Wade Moor: But...but...but...what I don't know, Polar, is you. I mean, sure, anybody can look up a Wikipedia page, scour random profiles on Youtube for old promos of yours...but that's not what it takes to really learn a man. No, no...it's much more physical than that, my friend. I have to look into your eyes, the conduits of your very soul, Polar, to know what kind of man you are.
That begs the question...what kind of man are you, Polar? Are you the kind that takes the path of least resistance? You have all the tools, the makings of a World Champion in your own GodnillaDamned right...but, yet, somehow, it alludes you. Why is that? Are you too afraid of failure that you don't even try? Tearing it up in a Tag Team match isn't the same as holding your own one on one in the ring. Having a partner to rely on is both a blessing and a curse.
Or maybe, maybe you're the kind of man who knows he doesn't have what it takes in that respect? If so, that's such a shame. You could be big, you know? Leave behind your very own legacy you can be proud of instead of the late night Netflix binge-worthy soap opera bullshit you decide to pull instead. That's your own path, if you deem it so, but it won't net you the victory and the title retention this week Polar...because believe me, I'm throwing it all at you in the ring.

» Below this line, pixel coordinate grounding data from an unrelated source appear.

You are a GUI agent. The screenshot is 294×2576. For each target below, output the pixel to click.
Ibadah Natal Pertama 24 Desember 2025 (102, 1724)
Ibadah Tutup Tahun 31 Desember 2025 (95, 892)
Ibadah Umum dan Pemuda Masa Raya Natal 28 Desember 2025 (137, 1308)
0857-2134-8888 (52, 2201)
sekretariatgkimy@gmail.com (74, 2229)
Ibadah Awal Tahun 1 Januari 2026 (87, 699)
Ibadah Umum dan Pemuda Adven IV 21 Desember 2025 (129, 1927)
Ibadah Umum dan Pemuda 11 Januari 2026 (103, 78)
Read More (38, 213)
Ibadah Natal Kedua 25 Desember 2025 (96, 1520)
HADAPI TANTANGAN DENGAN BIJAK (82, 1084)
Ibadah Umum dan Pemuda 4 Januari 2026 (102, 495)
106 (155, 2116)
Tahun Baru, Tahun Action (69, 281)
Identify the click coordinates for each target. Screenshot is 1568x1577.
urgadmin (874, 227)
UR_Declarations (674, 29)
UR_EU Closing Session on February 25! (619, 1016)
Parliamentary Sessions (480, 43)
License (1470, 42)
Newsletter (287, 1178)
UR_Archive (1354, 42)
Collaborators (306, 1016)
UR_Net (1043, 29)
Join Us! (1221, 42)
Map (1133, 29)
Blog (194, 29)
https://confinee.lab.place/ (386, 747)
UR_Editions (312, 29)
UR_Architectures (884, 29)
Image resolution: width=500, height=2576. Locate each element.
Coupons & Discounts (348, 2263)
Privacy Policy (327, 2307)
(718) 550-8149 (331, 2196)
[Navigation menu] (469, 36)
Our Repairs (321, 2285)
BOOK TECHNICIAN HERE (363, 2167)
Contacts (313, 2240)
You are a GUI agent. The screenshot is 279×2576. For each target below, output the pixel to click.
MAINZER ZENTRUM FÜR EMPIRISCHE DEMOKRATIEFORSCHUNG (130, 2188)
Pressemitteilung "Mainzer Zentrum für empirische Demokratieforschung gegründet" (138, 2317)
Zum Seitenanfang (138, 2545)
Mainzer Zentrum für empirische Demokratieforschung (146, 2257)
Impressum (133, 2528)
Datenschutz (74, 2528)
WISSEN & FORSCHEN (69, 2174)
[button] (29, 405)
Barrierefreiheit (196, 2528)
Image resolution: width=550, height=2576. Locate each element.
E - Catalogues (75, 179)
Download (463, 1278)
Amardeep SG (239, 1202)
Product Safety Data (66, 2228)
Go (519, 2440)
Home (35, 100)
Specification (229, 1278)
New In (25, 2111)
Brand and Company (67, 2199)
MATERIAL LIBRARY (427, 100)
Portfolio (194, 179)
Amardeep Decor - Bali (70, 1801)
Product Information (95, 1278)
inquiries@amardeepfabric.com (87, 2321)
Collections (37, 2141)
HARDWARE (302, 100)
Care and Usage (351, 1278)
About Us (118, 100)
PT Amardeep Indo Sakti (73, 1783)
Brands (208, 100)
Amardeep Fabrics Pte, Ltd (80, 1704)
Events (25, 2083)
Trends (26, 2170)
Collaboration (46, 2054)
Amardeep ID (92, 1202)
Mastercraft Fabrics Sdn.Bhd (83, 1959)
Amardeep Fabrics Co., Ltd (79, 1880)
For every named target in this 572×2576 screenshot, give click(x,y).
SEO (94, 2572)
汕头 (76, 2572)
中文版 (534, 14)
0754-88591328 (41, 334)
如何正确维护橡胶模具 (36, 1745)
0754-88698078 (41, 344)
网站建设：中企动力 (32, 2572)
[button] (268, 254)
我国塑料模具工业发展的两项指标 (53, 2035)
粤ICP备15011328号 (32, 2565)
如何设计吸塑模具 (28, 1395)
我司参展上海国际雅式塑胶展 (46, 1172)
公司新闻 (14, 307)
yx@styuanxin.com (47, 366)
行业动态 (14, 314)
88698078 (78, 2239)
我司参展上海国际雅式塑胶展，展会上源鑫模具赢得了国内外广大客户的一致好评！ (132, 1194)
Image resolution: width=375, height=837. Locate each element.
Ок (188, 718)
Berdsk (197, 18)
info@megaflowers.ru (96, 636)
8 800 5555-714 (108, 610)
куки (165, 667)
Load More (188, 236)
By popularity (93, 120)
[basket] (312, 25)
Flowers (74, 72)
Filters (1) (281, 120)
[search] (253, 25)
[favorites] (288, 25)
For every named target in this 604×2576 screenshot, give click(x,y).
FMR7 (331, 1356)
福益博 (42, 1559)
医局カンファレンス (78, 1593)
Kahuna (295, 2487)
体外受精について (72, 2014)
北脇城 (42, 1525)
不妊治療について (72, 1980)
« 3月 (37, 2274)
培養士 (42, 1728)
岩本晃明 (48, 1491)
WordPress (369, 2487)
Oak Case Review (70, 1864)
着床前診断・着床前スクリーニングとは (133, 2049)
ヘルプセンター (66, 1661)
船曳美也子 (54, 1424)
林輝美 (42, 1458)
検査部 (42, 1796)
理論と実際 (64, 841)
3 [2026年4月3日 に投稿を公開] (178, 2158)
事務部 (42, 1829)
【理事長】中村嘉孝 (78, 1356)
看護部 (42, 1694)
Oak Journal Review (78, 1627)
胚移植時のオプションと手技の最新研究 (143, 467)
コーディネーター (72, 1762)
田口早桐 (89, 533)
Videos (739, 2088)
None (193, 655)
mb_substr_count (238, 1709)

I have no mental blocks when it comes to winning, Polar. I have a pristine focus in the ring that can't be matched by anyone. Just ask anyone who has ever stepped into a ring with me Polar, and they'll tell you the exact same thing. Your Tag Team title reign? Over as of this week. Those belts are coming home with us to be added to my brand new trophy case.
Wade points to an empty shelf on the wall, the wood shining in the light.
Wade Moor: This week, UCI is going ot know exactly what it's in for when Dustin Beaver and Wade Moor come crashing down on those belts. Your run was admirable, but you didn't expect us so soon. It's ok, nobody knows what to expect from us other than a rough ass beating. Do the two of you have what it takes to win? We don't believe you do, so it's up to you to prove us wrong...
But that's not going to happen.
See you at Overload, Guardians.
The camera clicks and the screen goes black.